*** Entries supplied ***

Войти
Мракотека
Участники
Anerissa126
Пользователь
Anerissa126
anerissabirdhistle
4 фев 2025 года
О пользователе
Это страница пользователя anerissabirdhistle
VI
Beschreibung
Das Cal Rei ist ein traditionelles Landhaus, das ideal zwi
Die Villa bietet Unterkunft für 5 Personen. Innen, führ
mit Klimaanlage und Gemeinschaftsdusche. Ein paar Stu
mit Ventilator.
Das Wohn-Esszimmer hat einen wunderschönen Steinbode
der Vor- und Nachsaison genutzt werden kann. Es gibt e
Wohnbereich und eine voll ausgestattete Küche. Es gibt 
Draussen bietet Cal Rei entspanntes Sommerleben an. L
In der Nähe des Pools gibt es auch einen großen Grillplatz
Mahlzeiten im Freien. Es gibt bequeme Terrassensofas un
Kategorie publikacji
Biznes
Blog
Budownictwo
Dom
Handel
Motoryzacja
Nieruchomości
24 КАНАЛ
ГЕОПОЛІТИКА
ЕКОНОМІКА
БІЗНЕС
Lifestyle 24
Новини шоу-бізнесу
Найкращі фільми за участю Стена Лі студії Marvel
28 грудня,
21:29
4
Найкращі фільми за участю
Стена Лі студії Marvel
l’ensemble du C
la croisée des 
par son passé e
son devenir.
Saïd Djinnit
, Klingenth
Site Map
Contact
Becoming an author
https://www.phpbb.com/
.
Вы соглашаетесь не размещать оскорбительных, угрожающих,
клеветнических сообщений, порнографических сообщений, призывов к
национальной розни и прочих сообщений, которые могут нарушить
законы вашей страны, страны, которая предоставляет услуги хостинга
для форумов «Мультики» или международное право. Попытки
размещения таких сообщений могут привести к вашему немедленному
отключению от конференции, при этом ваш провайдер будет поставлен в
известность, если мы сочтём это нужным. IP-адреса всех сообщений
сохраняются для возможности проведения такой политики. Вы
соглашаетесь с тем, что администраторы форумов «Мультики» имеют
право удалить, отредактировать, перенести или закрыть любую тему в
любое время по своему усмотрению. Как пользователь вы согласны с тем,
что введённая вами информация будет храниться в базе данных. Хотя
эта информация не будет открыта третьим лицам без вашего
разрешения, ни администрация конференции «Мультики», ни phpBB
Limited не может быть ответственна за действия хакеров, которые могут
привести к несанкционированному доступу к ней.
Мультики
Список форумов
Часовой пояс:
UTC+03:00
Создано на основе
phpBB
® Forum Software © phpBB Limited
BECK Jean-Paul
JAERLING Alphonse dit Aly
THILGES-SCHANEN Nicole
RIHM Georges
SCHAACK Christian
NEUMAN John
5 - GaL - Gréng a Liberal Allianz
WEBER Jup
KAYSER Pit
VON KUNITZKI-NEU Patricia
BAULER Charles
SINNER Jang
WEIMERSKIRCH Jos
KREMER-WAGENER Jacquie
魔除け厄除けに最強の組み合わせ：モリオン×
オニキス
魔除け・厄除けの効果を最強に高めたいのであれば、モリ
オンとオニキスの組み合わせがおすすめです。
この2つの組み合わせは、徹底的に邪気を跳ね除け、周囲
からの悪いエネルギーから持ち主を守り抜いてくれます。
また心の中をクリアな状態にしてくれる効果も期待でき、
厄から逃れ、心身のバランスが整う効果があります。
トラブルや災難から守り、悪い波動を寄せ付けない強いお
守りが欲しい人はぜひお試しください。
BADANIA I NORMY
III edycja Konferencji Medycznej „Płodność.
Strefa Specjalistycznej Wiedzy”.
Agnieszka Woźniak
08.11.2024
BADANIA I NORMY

***
*** Entries supplied ***

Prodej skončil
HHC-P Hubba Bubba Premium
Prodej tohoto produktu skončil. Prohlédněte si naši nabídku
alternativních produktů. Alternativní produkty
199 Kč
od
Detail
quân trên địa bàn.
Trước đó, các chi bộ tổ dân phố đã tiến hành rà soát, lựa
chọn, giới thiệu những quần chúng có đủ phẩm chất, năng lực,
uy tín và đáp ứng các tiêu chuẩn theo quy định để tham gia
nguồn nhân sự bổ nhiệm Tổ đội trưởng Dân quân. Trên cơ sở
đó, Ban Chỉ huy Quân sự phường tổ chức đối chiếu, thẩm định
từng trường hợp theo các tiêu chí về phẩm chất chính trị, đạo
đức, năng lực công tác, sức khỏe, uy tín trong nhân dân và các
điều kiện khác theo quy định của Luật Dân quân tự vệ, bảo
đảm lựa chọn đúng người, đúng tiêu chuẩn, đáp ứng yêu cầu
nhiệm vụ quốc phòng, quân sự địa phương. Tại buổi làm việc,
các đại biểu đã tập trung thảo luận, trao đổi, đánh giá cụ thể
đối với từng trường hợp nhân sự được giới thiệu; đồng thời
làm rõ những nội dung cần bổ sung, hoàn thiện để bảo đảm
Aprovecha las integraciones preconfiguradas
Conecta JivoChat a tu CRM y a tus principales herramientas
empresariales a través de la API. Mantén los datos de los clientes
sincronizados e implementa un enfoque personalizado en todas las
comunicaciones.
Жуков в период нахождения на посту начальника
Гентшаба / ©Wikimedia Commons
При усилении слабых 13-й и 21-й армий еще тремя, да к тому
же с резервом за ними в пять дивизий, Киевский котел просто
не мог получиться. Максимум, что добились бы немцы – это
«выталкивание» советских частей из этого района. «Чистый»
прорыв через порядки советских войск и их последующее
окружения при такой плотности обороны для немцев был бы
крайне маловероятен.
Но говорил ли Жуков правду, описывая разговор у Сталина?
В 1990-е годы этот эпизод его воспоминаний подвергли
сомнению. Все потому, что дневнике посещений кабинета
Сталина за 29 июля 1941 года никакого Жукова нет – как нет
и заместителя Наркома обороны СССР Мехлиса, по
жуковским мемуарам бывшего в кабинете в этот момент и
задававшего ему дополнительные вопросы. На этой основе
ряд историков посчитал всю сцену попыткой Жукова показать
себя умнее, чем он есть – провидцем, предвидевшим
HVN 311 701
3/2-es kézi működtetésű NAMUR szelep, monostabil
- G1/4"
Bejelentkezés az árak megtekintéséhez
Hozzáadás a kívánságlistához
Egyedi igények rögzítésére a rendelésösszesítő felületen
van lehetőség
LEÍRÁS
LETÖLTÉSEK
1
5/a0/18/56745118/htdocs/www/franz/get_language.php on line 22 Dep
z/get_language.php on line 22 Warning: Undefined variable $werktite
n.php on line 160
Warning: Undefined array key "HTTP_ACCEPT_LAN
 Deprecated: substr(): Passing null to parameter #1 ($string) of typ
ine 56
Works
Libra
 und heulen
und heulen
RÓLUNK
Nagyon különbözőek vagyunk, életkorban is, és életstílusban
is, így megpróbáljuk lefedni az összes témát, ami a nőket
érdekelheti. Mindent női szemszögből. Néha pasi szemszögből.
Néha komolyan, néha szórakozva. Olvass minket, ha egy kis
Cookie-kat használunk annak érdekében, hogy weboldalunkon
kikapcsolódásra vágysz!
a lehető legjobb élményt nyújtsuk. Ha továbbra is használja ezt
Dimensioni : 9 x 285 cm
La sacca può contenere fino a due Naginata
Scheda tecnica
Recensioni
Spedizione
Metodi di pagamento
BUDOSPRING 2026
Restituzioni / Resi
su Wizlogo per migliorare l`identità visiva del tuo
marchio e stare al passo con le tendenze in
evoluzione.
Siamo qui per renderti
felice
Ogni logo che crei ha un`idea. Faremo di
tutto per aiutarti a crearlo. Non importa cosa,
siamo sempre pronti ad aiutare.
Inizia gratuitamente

***

Activity. Once you have read through the entries above, state how many lines hold the word "theo", giving nothing but the number.

Written solution. 3